Donovan explained that like them, Abraham had also believed that God blessed him and his family in a special and unique way - that his God loved and blessed him above all others. Donovan explained that like the Masai, Abraham tried to restrict God to his tribe and his land and so made God less of a God than God really was (pg. 34).
Donovan told them that the God they believed in who loves rich people and hates poor people, who loves good people and hates evil people – who loves some over others – does not exist (pg. 35)! Donovan said, "There is no God like that. There is only the God who loves us no matter how good or how evil we are, the God you have worshipped without really knowing [it], the truly unknown God – the High God" (pg. 35). He told them the High God is really the only God.
With the silence that followed Donovan became nervous that maybe he had gone too far – had he offended the Masai by saying that their tribal God whose love they restricted to themselves and to their land did not exist? Then suddenly someone asked Donovan, "This story of Abraham – does it only speak to the Masai? Or does it speak also to you? Has your tribe found the High God? Have you known Him [sic]?" (pg. 35).
"Has your tribe found the High God?"Donovan caught himself and realized the question required serious consideration...he thought to himself, "suddenly I remembered that since the time of Joan of Arc, if not before, the French have conceived of God as being rather exclusively and intimately associated with their quest for glory.
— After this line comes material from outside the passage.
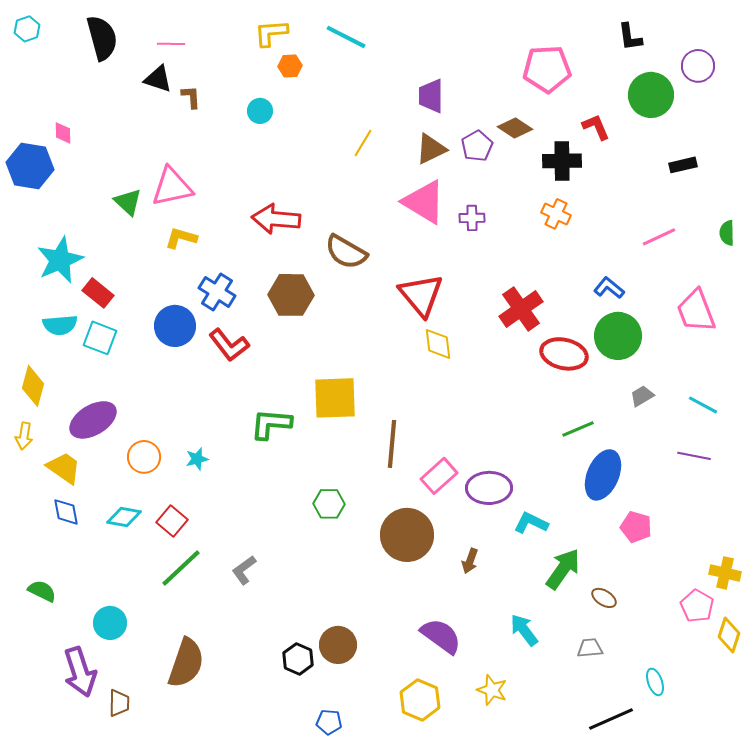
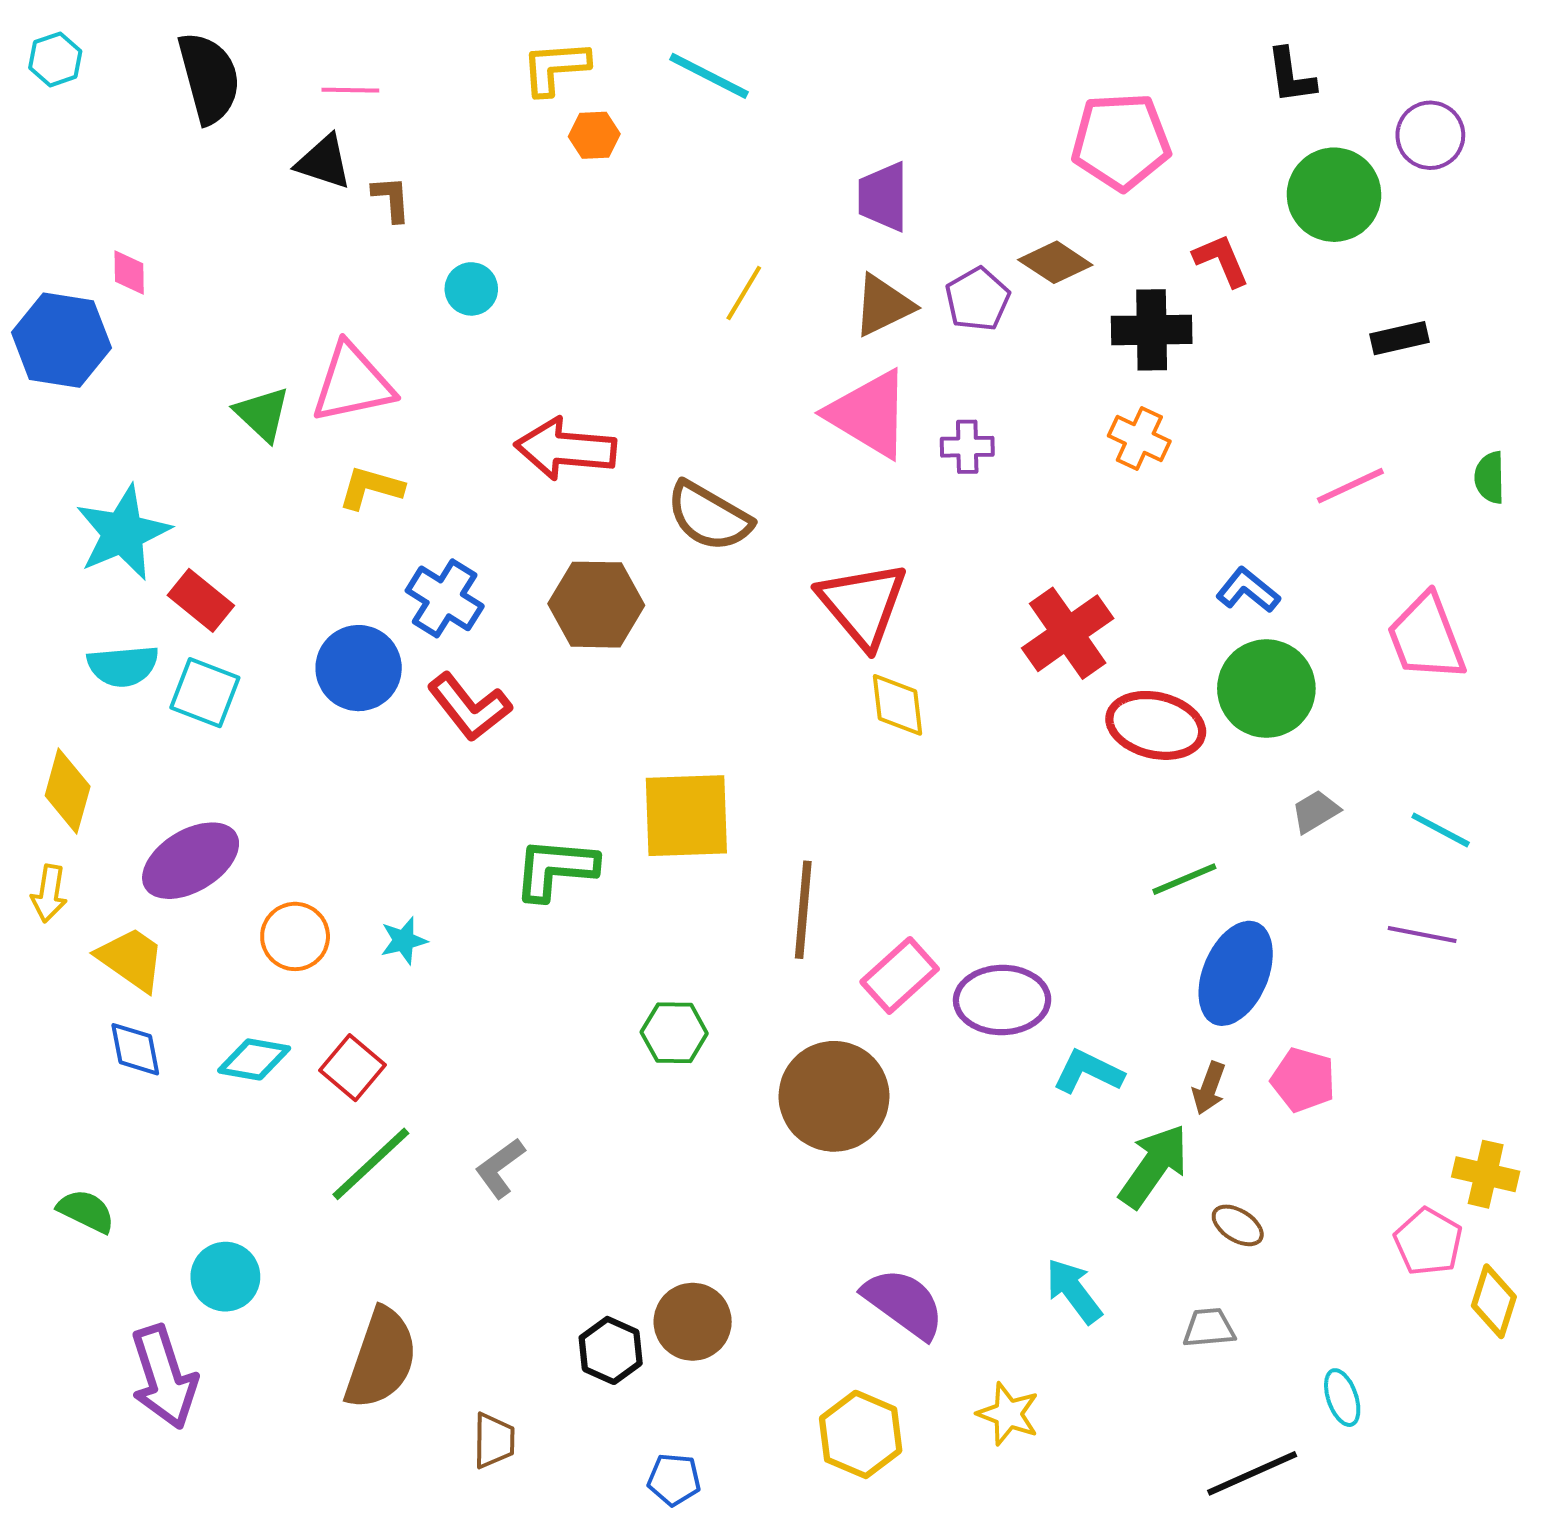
cyan circle: (260, 111) -> (471, 289), moved
brown arrow: (470, 561) -> (1209, 1088), moved
brown trapezoid: (119, 703) -> (494, 1441), moved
I wonder what god they prayed to? Americans have some kind of certainty that 'almighty God' will always be on their side in all their wars. Hitler never failed to call on the help of 'Gott, der Allächtige' in all his speeches; in all his adventures…I have been to many parishes in America where they prayed for victory in war.
I recognized the God they were praying to – the tribal God. And what about the God who loves good people, industrious people, clean people, rich people, [add your own bias here; married people, church-going people, etc.] and punishes bad people, lazy people, dirty people, thieving people, people without jobs and on welfare [gay people, conservative people, etc.]? Which God is that?" (pg. 35-36)
Finally Donovan realized that he, we, are no different than the Masai – we also only worship a tribal God – who blesses and loves those that are basically more like ourselves. Donovan, humbled before the Masai said, "No, we have not found the High God. My tribe has not known Him [sic]. For us, too, He [sic] is the unknown God. But we are searching… I have come a long, long distance to invite you to search for [God] with us. Let us search for [God] together. Maybe, together, we will find [God]" (pg. 36).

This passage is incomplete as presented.